The 2014 series of Plain Song, From the Loft has a hint of the horizon in the line far below the uplifted, optimistic square of light, drawing on a childhood memory of a hayloft, as well as a current metaphor for the artist working alone in the studio, separated from the real world yet aware of it, uplifted by the process of painting.

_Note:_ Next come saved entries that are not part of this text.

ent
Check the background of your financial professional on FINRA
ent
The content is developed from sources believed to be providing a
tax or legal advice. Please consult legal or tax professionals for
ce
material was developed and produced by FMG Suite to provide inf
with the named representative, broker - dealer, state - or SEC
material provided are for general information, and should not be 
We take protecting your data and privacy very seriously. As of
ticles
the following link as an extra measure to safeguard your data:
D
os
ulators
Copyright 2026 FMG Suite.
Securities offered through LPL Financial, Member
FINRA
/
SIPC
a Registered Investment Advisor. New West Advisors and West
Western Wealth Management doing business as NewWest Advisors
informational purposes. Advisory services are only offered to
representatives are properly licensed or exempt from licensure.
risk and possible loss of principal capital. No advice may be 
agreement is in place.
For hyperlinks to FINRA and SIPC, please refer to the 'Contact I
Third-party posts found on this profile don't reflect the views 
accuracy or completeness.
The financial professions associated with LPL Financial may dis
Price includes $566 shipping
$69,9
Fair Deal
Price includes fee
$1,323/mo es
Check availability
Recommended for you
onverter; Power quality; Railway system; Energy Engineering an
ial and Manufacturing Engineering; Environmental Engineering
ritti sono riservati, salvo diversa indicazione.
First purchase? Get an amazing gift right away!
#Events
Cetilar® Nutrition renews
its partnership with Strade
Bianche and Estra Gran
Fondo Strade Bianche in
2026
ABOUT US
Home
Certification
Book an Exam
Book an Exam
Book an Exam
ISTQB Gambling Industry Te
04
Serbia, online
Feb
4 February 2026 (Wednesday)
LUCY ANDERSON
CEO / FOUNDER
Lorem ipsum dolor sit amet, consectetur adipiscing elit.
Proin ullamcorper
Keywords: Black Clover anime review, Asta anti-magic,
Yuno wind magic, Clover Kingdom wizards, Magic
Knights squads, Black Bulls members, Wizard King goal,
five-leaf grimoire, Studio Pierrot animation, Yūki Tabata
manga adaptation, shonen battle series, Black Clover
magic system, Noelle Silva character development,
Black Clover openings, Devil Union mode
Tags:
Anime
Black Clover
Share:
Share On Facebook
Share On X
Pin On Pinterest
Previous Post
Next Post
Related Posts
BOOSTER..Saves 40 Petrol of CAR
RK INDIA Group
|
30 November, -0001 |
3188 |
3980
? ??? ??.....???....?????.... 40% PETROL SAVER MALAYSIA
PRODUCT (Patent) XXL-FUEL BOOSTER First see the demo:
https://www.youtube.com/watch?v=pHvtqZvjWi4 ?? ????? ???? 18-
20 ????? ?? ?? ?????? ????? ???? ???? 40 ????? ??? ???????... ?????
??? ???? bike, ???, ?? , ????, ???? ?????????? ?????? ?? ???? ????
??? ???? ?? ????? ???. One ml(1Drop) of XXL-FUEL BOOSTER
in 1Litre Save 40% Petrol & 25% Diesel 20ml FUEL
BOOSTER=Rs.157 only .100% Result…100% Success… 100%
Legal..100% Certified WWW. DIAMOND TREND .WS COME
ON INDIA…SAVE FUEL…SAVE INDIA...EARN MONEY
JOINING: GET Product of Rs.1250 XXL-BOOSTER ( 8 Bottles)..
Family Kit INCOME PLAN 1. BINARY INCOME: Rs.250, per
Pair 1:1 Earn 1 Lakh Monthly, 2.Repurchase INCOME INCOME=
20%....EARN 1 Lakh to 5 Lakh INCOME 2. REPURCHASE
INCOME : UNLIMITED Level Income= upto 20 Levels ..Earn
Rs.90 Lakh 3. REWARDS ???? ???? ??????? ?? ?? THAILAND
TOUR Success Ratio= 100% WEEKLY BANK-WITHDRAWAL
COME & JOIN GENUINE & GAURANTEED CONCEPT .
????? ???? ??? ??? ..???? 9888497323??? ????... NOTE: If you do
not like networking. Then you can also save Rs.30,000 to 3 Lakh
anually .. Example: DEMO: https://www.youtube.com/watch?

Two books about and by JS Parker are available from the gallery: A new book of his poems from the 1960s onwards, with delightful line drawings, published December 2017 by the Millennium Public Art Gallery, RRP $17.50; and the book JS Parker: Plain Song by Dr Damian Skinner – an excellent monograph, now at the special price of $30.
More About the Artist
Born in 1944, JS Parker was described in the Allgemeines Kunsterlexicon international art dictionary as ‘one of the most substantial New Zealand painters of his generation. He stood out as one whose art centres on the pursuit of an approach where vigour has greater value than refinement’.
Parker studied art at Ilam School of Fine Arts at Canterbury University and in 1975 was awarded the prestigious Frances Hodgkins Fellowship at Otago University (which is where his long friendship began with fellow painter Ralph Hotere). He ultimately settled in Marlborough and focused on the light and colours of the landscape, where he believed New Zealand’s greatest character lies. His contribution and steadfast vision was recognized in 2003 when he was awarded the Order of New Zealand Merit for 40 years of services to painting.
He constantly refined his art towards a horizon of infinite possibility, and experimented with both form and colour – ‘you are not so much creating as discovering.’
The works of this leading New Zealand painter continued to explore the nuances of light and juxtapositions of colour, often inspired by the South Island land, waters and light, sometimes by a feeling of time and place. There is also an enthusiastic following for his unique ‘black and white’ paintings, some using tar alongside white oil paint in a juxtaposition of the staunch and the vulnerable, sometimes jolted with a spike of colour. His Plain Songs refer not only to the South Island plains but also the formal structure of Gregorian chants. A music lover of wide taste, he was particularly inspired by blues, jazz and classical music; his work often shows a musical rhythm and balance, or a fine line like a high continuous note.
Parker’s impasto paintings are keenly sought after by collectors in New Zealand and overseas. His small Plain Song paintings have the freshness of discovery as Parker explored structures and linkages within a tight framework. He is best known however for his large scale paintings of about 1.2 to 2.5 metres.